Liberated from the clumsy cage of the “Twilight” films, Taylor Lautner stars in “Tracers,” an agreeable, if minor, thriller directed by Daniel Benmayor. Set in the concrete cliffs and canyons of Manhattan, the film kicks off when bike messenger Cam (Lautner) literally runs into Nikki (Marie Avgeropoulos) as she and a gang of like-minded individuals are racing up, around and through the city by means of the free-running art called Parkour. It’s a meet-cute with injuries — a beat-cute, if you will — and after Nikki leaves Cam a bike to replace the one she smashed up, he tries to track her down.
Cam, of course, has problems of his own: As we’re told in water-torture fashion, drip by drip, he got in deep with the Chinatown mob when his mom was ill in an attempt to keep their house, and now has the kind of debts that, as Springsteen put it so memorably, no honest man could pay. Cam finds Nikki, but he also finds her coterie of parkour-fiend friends and Lost Boys, with Miller (Adam Rayner, “Tyrant”) being the Peter Pan at the apex who uses the crew’s singular abilities to deliver packages and pull off heists thanks to their capacity for feats of acrobatics and stealth. Cam needs money; Cam wants in.
It’s ironic that a film that spends so much time on the free-running philosophy and Zen of Parkour (“Look where the car isn’t,” Nikki advises Cam after he biffs an attempted leap over one) proceeds as if on rails, but that’s essentially what happens. Nikki and Cam are drawn to each other, but she’s with Miller, and after no small amount of will-they-or-won’t-they, they do, albeit in resolutely PG-13 fashion. This betrayal will demand other, more violent ones.
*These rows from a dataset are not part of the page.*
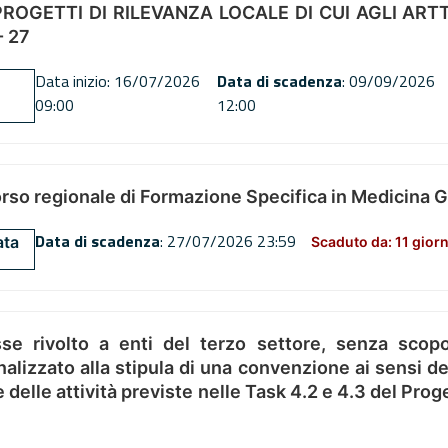
OGETTI DI RILEVANZA LOCALE DI CUI AGLI ARTT. 72
 27
Data inizio: 16/07/2026
Data di scadenza
: 09/09/2026
09:00
12:00
orso regionale di Formazione Specifica in Medicina 
Data di scadenza
: 27/07/2026 23:59
ata
Scaduto da: 11 giorn
se rivolto a enti del terzo settore, senza scopo
alizzato alla stipula di una convenzione ai sensi del
ne delle attività previste nelle Task 4.2 e 4.3 del 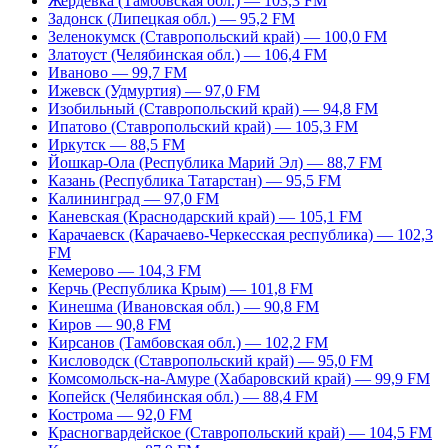
Жердевка (Тамбовская обл.) — 103,3 FM
Задонск (Липецкая обл.) — 95,2 FM
Зеленокумск (Ставропольский край) — 100,0 FM
Златоуст (Челябинская обл.) — 106,4 FM
Иваново — 99,7 FM
Ижевск (Удмуртия) — 97,0 FM
Изобильный (Ставропольский край) — 94,8 FM
Ипатово (Ставропольский край) — 105,3 FM
Иркутск — 88,5 FM
Йошкар-Ола (Республика Марий Эл) — 88,7 FM
Казань (Республика Татарстан) — 95,5 FM
Калининград — 97,0 FM
Каневская (Краснодарский край) — 105,1 FM
Карачаевск (Карачаево-Черкесская республика) — 102,3
FM
Кемерово — 104,3 FM
Керчь (Республика Крым) — 101,8 FM
Кинешма (Ивановская обл.) — 90,8 FM
Киров — 90,8 FM
Кирсанов (Тамбовская обл.) — 102,2 FM
Кисловодск (Ставропольский край) — 95,0 FM
Комсомольск-на-Амуре (Хабаровский край) — 99,9 FM
Копейск (Челябинская обл.) — 88,4 FM
Кострома — 92,0 FM
Красногвардейское (Ставропольский край) — 104,5 FM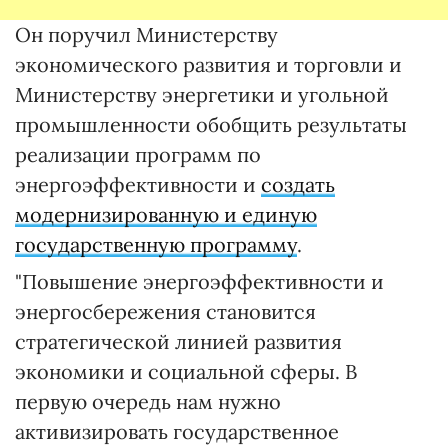
Он поручил Министерству
экономического развития и торговли и
Министерству энергетики и угольной
промышленности обобщить результаты
реализации программ по
энергоэффективности и
создать
модернизированную и единую
государственную программу
.
"Повышение энергоэффективности и
энергосбережения становится
стратегической линией развития
экономики и социальной сферы. В
первую очередь нам нужно
активизировать государственное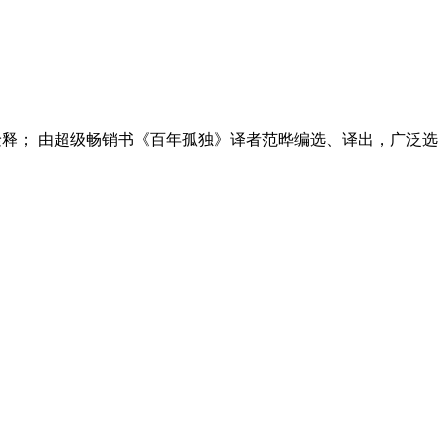
诠释； 由超级畅销书《百年孤独》译者范晔编选、译出，广泛选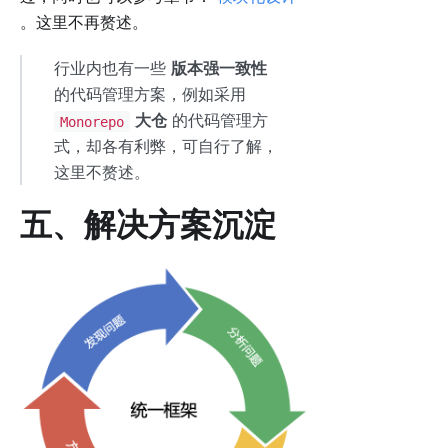
。这里不再赘述。
行业内也有一些
版本强一致性
的代码管理方案，例如采用
大仓
的代码管理方
Monorepo
式，却各有利弊，可自行了解，
这里不赘述。
五、解决方案沉淀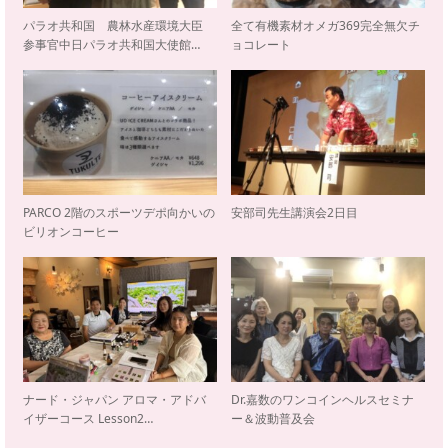
パラオ共和国 農林水産環境大臣
全て有機素材オメガ369完全無欠チ
参事官中日パラオ共和国大使館…
ョコレート
PARCO 2階のスポーツデポ向かいの
安部司先生講演会2日目
ビリオンコーヒー
ナード・ジャパン アロマ・アドバ
Dr.嘉数のワンコインヘルスセミナ
イザーコース Lesson2…
ー＆波動普及会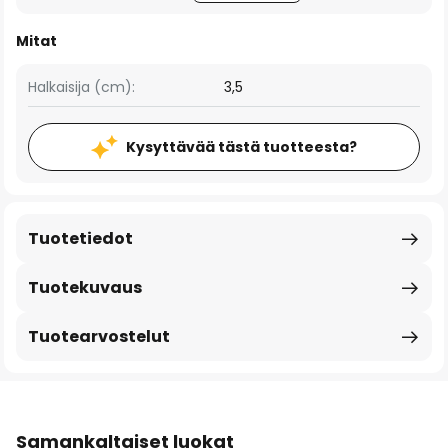
Mitat
Halkaisija (cm):
3,5
Kysyttävää tästä tuotteesta?
Tuotetiedot
Tuotekuvaus
Tuotearvostelut
Samankaltaiset luokat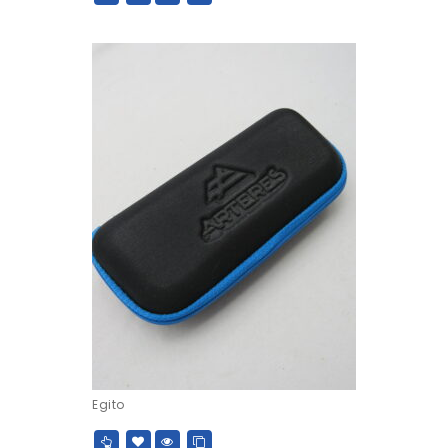
Egito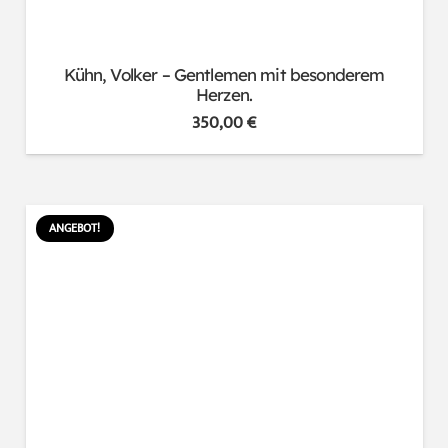
Kühn, Volker – Gentlemen mit besonderem
Herzen.
350,00
€
ANGEBOT!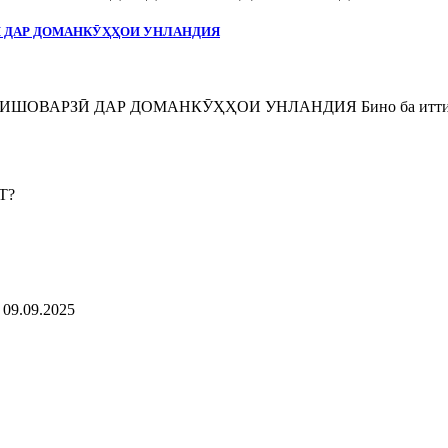
Ӣ ДАР ДОМАНКӮҲҲОИ УНЛАНДИЯ
ВАРЗӢ ДАР ДОМАНКӮҲҲОИ УНЛАНДИЯ Бино ба иттилоъи
9.09.2025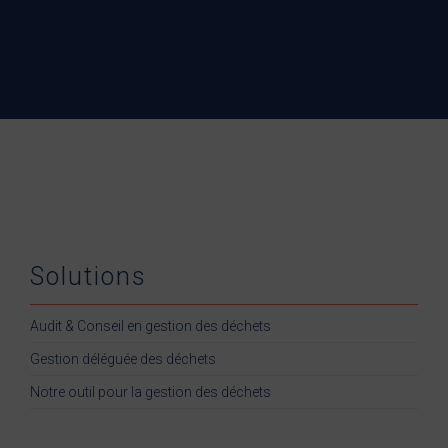
Solutions
Audit & Conseil en gestion des déchets
Gestion déléguée des déchets
Notre outil pour la gestion des déchets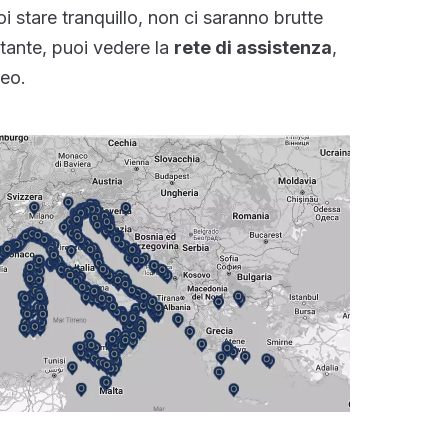
i stare tranquillo, non ci saranno brutte
tante, puoi vedere la
rete di assistenza
,
neo.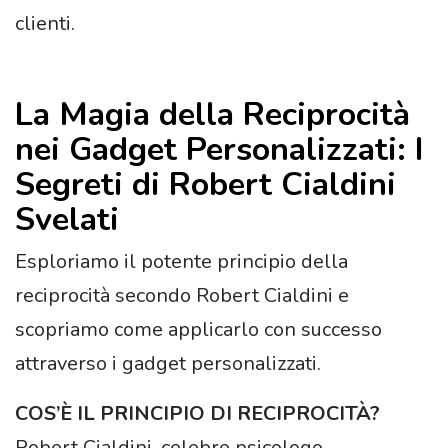
clienti.
La Magia della Reciprocità
nei Gadget Personalizzati: I
Segreti di Robert Cialdini
Svelati
Esploriamo il potente principio della
reciprocità secondo Robert Cialdini e
scopriamo come applicarlo con successo
attraverso i gadget personalizzati.
COS’È IL PRINCIPIO DI RECIPROCITÀ?
Robert Cialdini, celebre psicologo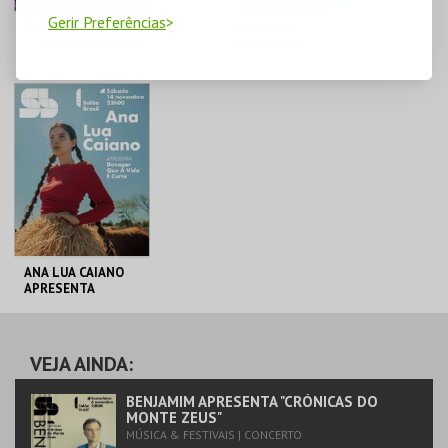
Gerir Preferências
TIM KLIPHUIS TRIO
BENJAMIM
/ FESTIVAL DJANGO
APRESENTA
PORTUGAL
"CRÓNICAS DO
MONTE ZEUS"
SALÃO BRAZIL JACC
SALÃO BRAZIL JACC
MAIS INFO
MAIS INFO
COMPRAR
COMPRAR
ANA LUA CAIANO
APRESENTA
DEVAGAR QUE A
VIDA É CURTA
SALÃO BRAZIL JACC
VEJA AINDA:
MAIS INFO
BENJAMIM APRESENTA "CRÓNICAS DO
MONTE ZEUS"
MÚSICA & FESTIVAIS | CONCERTO
COMPRAR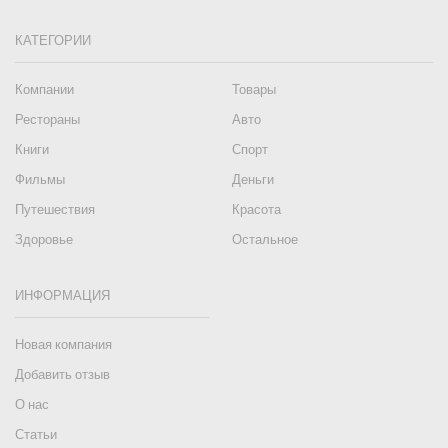
КАТЕГОРИИ
Компании
Товары
Рестораны
Авто
Книги
Спорт
Фильмы
Деньги
Путешествия
Красота
Здоровье
Остальное
ИНФОРМАЦИЯ
Новая компания
Добавить отзыв
О нас
Статьи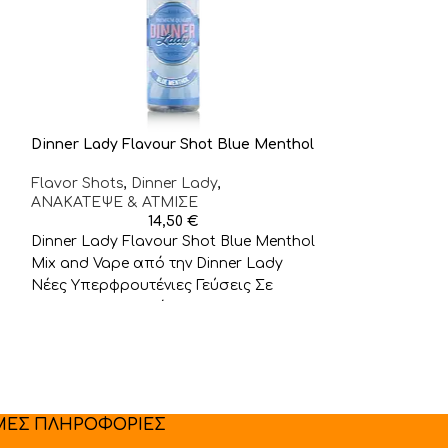
Dinner Lady Flavour Shot Blue Menthol
Dinner Lady Fr
Berry Blast
Flavor Shots
,
Dinner Lady
,
ΑΝΑΚΑΤΕΨΕ & ΑΤΜΙΣΕ
Flavor Shots
,
D
14,50
€
ΑΝΑΚΑΤΕΨΕ & 
Dinner Lady Flavour Shot Blue Menthol
Dinner Lady Fr
Mix and Vape από την Dinner Lady
Berry Blast Mi
Nέες Υπερφρουτένιες Γεύσεις Σε
Dinner Lady N
Flavour Shots Από
Γεύσεις Σε Fla
ΜΕΣ ΠΛΗΡΟΦΟΡΙΕΣ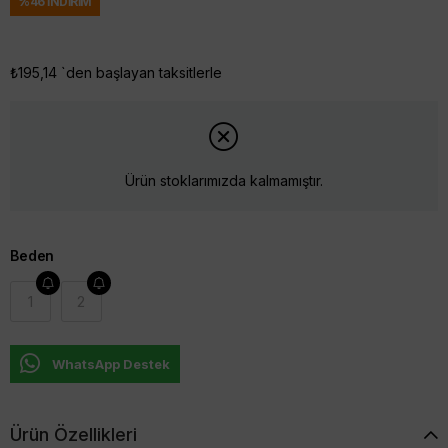
%
46
İNDIRIM
₺195,14
`den başlayan taksitlerle
Ürün stoklarımızda kalmamıştır.
Beden
1
2
WhatsApp Destek
Ürün Özellikleri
The plot isn’t the point, though; “Tracers” is more about cool, clever, crazy urban action as Cam learns the ins and outs and arounds and overs of Parkour before then using them to commit crime. Director Benmayor is aided substantially by cinematographer Nelson Cragg (“Splinter,” “Halt and Catch Fire”) and editor Peter Amundson (“Pacific Rim,” “Gamer”) in portraying the crew’s travels and travails over the NYC skyline as not only cool-looking but cleanly shot. Now and then, we get GoPro-style you-are-there close-ups and point-of-view shots; on other occasions, it’s lovely long shots of our anti-heroes zipping across roofs and abandoned ships, specks against the city. And the action is shot far better than it is in most Marvel movies, with clarity in the framing and a fluid skill to the cutting.
Rayner invests Miller with the right kind of glowering charisma; he’s everybody’s friend, until he isn’t. Lautner may not have been able to carry something with the budgetary burden of “Abducted,” his prior Lionsgate thriller that plunked him into the middle of more experienced talents like Jason Isaacs, Maria Bello and Sigourney Weaver, but this film’s smaller stakes, lesser-known co-stars and lower budget seem to fit him well. Cam has made mistakes, but he’s also willing to set them right, even when the stakes literally go ballistic.
Screenwriter Matt Johnson does an adequate job, but the one thing worthy of note is how slowly — and skillfully — the violence in this film goes from shoves and punches to automatic weapons and barrages of bullets. The score, by Lucas Vidal, is a suitable mix of beats and notes to propel the action as well. “Tracers” isn’t going to help Lautner leap to the A-List, but it’s an enjoyable journey to the middle.